_Work item_
From the records below, extract only the lines running from the line with "specie selvatiche" to the line with "La Francia dice", both lines included, reproducing them exactly.

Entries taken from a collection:
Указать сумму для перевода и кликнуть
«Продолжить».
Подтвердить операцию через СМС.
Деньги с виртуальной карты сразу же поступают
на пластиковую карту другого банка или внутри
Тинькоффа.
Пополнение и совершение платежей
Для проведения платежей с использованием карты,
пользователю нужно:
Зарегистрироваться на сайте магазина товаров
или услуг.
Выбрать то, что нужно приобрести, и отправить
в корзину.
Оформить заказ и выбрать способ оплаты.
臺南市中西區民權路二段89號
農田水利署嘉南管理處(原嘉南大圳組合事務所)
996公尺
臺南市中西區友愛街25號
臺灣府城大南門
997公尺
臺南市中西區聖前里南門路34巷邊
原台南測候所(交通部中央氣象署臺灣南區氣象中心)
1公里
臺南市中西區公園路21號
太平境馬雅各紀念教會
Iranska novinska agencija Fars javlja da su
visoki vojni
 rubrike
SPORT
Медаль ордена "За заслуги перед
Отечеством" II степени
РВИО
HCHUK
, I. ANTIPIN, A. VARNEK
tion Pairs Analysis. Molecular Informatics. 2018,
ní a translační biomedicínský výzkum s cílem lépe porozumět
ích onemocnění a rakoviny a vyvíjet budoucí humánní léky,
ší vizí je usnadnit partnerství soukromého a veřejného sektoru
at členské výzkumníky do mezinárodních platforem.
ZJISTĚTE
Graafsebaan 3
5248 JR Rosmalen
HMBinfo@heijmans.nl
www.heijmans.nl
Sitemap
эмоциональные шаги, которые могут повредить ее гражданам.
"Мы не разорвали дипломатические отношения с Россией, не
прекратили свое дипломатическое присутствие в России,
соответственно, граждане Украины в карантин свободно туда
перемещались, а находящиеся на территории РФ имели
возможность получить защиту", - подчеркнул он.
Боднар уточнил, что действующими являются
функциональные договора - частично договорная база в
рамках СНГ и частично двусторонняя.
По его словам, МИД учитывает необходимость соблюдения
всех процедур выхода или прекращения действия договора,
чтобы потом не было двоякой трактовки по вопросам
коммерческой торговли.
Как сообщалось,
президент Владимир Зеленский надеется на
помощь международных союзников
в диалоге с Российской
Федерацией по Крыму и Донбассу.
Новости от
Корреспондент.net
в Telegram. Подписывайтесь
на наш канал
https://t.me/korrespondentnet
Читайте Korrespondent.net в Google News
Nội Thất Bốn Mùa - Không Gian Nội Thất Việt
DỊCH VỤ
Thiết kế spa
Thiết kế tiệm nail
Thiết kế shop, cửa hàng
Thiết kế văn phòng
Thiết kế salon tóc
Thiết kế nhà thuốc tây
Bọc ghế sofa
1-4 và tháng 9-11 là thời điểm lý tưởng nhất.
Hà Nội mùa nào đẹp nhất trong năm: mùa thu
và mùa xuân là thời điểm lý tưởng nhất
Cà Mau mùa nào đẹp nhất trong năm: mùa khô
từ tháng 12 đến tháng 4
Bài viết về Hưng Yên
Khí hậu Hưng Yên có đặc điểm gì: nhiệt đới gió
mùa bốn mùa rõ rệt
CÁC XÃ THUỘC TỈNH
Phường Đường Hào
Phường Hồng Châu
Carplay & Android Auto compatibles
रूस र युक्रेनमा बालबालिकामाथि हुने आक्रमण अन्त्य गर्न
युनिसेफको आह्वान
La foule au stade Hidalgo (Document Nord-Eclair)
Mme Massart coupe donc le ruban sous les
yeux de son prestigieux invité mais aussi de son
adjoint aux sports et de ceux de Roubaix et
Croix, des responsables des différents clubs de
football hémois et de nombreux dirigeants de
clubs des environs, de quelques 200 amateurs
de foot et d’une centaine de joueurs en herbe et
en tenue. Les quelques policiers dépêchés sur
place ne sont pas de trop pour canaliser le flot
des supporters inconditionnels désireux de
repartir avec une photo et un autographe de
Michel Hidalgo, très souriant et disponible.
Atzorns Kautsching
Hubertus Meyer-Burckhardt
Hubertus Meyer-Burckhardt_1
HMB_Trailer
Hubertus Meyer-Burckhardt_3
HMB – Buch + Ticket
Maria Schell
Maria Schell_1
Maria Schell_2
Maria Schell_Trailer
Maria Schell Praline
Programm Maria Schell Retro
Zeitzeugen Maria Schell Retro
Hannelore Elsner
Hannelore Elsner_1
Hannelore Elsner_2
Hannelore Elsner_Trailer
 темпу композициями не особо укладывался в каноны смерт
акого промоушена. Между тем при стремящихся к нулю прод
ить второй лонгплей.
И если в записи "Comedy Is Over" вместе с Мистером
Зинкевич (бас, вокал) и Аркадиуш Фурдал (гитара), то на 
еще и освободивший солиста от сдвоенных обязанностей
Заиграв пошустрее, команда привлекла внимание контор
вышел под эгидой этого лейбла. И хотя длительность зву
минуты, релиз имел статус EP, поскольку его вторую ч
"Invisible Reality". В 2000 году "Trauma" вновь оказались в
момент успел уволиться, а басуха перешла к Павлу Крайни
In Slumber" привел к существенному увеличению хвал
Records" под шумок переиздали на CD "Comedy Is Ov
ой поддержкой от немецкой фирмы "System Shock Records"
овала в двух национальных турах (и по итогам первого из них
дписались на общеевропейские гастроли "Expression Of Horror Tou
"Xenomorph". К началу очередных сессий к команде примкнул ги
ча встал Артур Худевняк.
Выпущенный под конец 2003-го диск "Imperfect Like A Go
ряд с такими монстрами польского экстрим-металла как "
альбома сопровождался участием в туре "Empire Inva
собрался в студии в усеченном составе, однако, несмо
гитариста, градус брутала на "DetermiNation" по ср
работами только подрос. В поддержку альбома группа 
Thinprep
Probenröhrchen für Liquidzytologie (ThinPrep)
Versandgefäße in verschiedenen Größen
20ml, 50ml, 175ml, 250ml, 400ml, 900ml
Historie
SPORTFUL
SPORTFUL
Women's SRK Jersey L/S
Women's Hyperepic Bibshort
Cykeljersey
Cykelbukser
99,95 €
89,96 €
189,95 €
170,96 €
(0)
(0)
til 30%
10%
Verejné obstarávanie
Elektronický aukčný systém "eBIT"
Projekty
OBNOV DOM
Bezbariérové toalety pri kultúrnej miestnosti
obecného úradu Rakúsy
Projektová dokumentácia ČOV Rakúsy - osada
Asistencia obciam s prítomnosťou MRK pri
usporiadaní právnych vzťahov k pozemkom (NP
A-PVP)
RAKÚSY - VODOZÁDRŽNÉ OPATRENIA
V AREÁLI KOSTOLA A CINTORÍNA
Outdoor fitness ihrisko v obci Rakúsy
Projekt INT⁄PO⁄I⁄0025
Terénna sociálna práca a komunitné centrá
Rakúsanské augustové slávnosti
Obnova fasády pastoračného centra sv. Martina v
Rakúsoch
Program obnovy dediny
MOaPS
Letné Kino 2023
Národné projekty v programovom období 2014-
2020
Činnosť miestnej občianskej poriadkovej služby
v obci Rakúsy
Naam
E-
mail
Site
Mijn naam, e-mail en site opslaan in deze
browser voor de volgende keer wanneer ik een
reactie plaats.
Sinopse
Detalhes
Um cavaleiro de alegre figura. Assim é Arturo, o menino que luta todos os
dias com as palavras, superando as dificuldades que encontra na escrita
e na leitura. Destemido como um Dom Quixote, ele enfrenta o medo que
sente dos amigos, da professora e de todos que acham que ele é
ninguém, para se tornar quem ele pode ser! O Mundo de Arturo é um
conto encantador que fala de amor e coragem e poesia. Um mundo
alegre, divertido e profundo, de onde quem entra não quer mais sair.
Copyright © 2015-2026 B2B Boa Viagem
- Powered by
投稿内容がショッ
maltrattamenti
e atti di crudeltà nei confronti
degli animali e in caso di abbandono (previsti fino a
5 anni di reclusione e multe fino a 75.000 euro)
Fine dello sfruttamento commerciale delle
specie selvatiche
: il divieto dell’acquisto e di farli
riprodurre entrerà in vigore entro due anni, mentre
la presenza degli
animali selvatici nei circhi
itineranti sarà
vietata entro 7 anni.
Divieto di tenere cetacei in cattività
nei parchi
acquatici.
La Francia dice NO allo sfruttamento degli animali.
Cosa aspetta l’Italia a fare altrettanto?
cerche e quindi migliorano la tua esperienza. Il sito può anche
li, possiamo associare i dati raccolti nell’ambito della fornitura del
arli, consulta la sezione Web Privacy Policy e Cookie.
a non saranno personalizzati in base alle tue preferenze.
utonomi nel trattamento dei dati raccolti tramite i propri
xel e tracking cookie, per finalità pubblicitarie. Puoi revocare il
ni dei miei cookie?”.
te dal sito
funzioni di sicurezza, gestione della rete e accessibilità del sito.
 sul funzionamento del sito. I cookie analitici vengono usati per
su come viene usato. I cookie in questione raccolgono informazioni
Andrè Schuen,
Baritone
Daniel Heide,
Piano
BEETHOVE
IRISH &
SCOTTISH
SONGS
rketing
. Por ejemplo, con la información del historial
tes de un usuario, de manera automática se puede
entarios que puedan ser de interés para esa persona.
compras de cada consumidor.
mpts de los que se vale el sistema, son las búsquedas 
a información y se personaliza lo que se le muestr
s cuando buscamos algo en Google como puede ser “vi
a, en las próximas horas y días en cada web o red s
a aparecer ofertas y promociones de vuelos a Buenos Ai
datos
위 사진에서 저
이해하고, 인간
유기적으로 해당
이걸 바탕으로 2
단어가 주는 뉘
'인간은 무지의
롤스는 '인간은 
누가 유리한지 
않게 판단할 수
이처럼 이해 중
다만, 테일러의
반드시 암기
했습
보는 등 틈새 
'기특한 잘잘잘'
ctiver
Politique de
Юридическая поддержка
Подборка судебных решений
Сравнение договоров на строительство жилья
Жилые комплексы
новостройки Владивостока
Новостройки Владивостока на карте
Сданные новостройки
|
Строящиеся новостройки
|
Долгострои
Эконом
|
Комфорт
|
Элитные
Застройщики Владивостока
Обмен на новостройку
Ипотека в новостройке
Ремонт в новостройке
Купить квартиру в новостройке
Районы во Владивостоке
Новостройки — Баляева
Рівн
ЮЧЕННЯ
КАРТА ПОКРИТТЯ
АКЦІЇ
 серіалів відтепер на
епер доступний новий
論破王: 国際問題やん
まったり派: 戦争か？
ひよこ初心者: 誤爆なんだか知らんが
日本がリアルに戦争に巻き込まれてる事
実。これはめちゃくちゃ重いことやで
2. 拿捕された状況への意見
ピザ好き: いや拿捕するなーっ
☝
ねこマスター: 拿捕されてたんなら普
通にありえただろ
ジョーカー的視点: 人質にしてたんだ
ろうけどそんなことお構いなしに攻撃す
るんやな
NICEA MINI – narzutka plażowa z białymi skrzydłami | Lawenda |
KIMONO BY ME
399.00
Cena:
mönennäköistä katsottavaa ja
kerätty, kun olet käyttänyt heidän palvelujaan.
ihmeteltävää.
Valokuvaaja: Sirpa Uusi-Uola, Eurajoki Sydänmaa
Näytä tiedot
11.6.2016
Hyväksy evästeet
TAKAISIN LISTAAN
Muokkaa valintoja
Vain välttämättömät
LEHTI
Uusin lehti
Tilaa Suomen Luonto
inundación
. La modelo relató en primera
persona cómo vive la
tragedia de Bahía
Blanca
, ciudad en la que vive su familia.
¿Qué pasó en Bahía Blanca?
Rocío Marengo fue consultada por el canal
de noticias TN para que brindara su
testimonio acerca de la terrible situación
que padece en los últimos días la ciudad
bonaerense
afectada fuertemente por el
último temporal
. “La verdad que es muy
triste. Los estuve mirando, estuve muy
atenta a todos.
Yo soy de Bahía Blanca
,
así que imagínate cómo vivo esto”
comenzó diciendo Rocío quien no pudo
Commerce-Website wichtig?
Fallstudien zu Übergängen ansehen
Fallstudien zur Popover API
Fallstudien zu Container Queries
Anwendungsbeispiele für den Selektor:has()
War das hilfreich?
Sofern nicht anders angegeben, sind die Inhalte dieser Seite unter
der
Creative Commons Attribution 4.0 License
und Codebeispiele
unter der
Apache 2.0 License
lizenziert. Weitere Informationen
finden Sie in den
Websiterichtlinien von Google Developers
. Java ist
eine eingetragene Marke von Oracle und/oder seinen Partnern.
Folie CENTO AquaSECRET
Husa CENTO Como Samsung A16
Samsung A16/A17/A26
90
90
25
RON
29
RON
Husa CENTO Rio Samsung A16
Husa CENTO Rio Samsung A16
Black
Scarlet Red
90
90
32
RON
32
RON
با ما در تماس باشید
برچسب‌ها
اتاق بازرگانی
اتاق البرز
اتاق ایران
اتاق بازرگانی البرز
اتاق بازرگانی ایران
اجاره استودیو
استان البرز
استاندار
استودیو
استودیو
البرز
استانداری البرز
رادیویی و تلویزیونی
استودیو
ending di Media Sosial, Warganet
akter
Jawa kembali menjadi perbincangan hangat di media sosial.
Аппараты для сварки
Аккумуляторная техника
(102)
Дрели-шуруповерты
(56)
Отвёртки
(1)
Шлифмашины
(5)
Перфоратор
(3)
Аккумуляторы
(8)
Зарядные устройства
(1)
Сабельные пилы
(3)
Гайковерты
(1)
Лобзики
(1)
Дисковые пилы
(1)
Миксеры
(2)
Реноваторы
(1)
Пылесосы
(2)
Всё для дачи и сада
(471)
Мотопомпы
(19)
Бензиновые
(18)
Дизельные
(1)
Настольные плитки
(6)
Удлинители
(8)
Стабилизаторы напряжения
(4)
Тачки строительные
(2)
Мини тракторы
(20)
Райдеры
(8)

_Exercise answer_
specie selvatiche
: il divieto dell’acquisto e di farli
riprodurre entrerà in vigore entro due anni, mentre
la presenza degli
animali selvatici nei circhi
itineranti sarà
vietata entro 7 anni.
Divieto di tenere cetacei in cattività
nei parchi
acquatici.
La Francia dice NO allo sfruttamento degli animali.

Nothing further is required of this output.